The Braves returned to Turner Field on Tuesday - not to prepare for a Game 5 showdown with Los Angeles, but to clean out their lockers after a disappointing quick end to their playoff run.
With a 4-3 loss on Monday, the Braves can only look forward to figure out how to close holes exploited by the Dodgers during their four-game series. It has now been twelve years since the Braves last won a playoff series - they have lost a wild-card game play-in and six NLDS during that time.
Here are five questions the Braves will have to answer for 2014:
1. What happens to Dan Uggla and B. J. Upton?
Uggla is now a $26 million albatross on the Braves' roster. After getting left off the team's NLDS roster, Uggla will likely be gone via trade at the winter meetings. Whether the Braves are able to get any return on Uggla will likely depend on how much salary they are willing to eat to get him out of town.
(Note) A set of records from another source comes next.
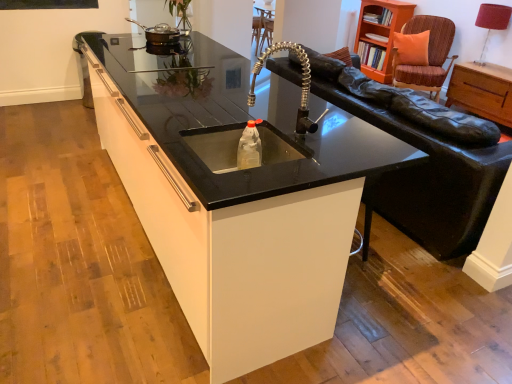 Question: From a real-world perspective, is red fabric lampshade at upper right positioned above or below black granite sink at center?

Choices:
 (A) above
 (B) below

Answer: (A)

Question: Is point (501, 9) closer or farther from the camera than point (292, 248)?

Choices:
 (A) farther
 (B) closer

Answer: (A)

Question: Estimate the real-world distances between objects in this image. Which object is closer to the orange wood bookshelf at upper right?

Choices:
 (A) translucent plastic bottle at center
 (B) brown woven swivel chair at upper right
 (C) black granite sink at center
 (D) satin nickel faucet at center
 (E) metallic silver pan at upper left

Answer: (B)

Question: Which object is positioned closest to the metallic silver pan at upper left?

Choices:
 (A) black granite sink at center
 (B) satin nickel faucet at center
 (C) orange wood bookshelf at upper right
 (D) red fabric lampshade at upper right
 (E) translucent plastic bottle at center

Answer: (B) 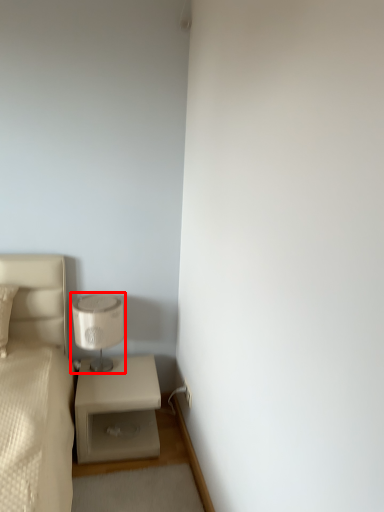 Question: From the image, what is the correct spatial relationship of table lamp (annotated by the red box) in relation to nightstand?

Choices:
 (A) left
 (B) right

Answer: (A) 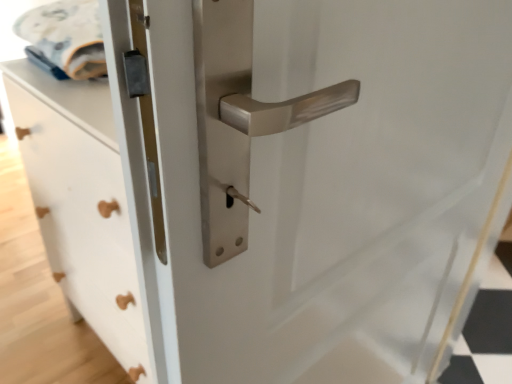 Measure the distance between white matte drawer at center-left and camera.

The depth of white matte drawer at center-left is 73.86 centimeters.

Where is `white matte drawer at center-left`? This screenshot has height=384, width=512. white matte drawer at center-left is located at coordinates (84, 224).

What do you see at coordinates (84, 224) in the screenshot?
I see `white matte drawer at center-left` at bounding box center [84, 224].

The width and height of the screenshot is (512, 384). I want to click on white matte drawer at center-left, so click(84, 224). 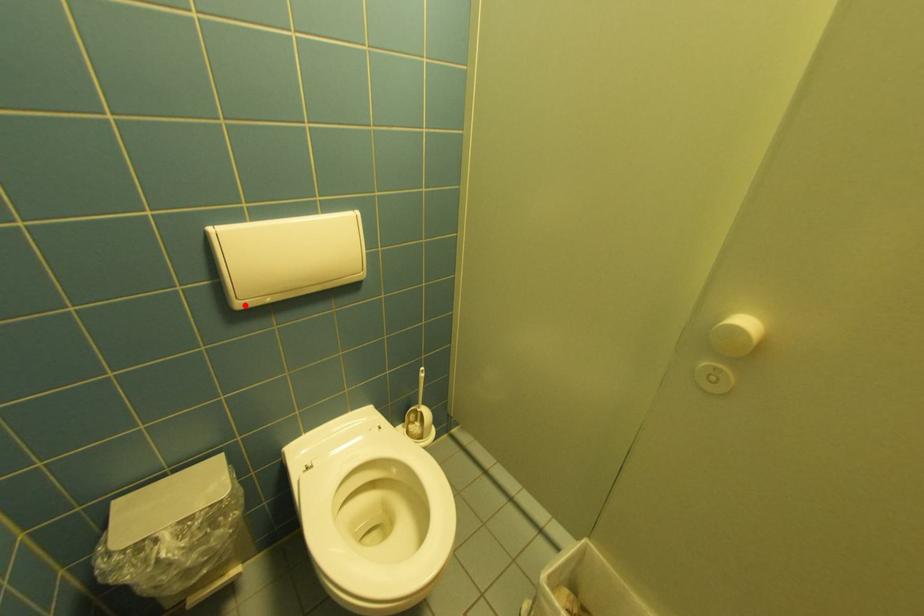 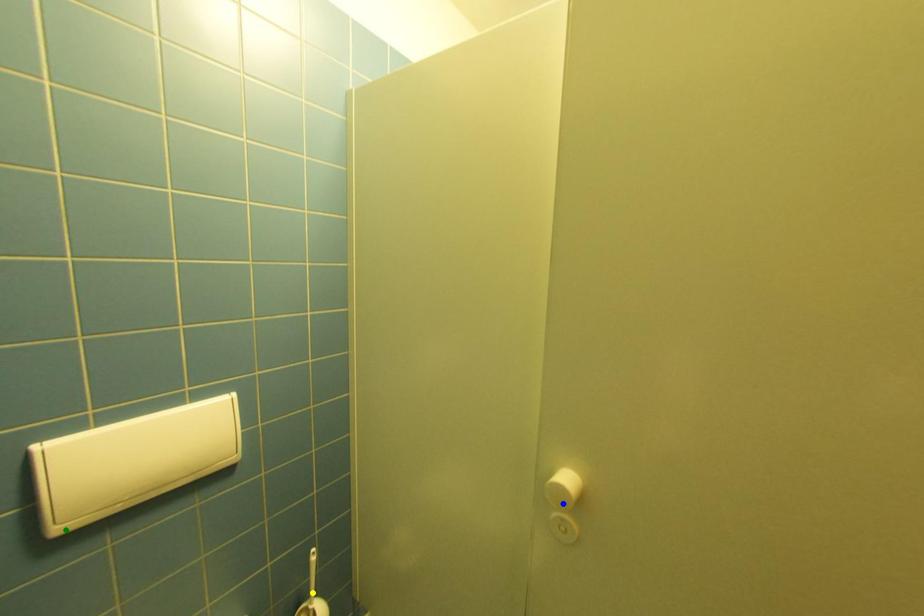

Upton is a bigger issue - he did improve a bit in the final two months, but the improvement only brought his average from .174 to .184. Upton will turn 30 in the middle of next season, and did not provide any threat of speed on the basepaths this year. While he was on the postseason roster, he lost significant time to Jordan Schafer and Evan Gattis and was reduced to pinch-hitting or pinch-running - not nearly worth the value of the 5-year, $72.5 million deal Upton signed a year ago. The Braves are going to be stuck with him for a while, so the best hope is going to be to coach him up rather than ship him out. No team will take on that amount of money and that time nor will the Braves be willing to eat that much money.
2. How do the Braves shake up the team's attitude and philosophy?
Fredi Gonzalez is getting some flack for his use of the bullpen in this series, but going to David Carpenter instead of Craig Kimbrel in Game 4 was not a bad move - Carpenter has been a dominant set up man all year. Gonzalez was getting more flack for giving Uggla over 500 plate appearances. The team as a whole lacked discipline at the plate, a fault that can squarely be placed on the hitting coach. Greg Walker has, for the past two seasons, overseen a Braves' offense that has dropped precipitously in every offensive category except home runs, and may be the scapegoat. Assistant hitting coach Scott Fletcher could also not come back. A change there could help send a new message
3. Is there enough talent on this pitching staff for a deep run in 2014?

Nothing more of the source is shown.